• **WORK ITEM**
Every record that follows should appear again in your answer, exactly the same.

Stored records:
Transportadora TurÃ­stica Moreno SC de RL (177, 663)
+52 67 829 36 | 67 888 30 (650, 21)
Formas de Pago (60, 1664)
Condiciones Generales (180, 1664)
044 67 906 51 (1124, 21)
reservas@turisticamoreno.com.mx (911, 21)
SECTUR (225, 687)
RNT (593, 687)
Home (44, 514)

• **RESULT OF THE TASK**
Transportadora TurÃ­stica Moreno SC de RL (177, 663)
+52 67 829 36 | 67 888 30 (650, 21)
Formas de Pago (60, 1664)
Condiciones Generales (180, 1664)
044 67 906 51 (1124, 21)
reservas@turisticamoreno.com.mx (911, 21)
SECTUR (225, 687)
RNT (593, 687)
Home (44, 514)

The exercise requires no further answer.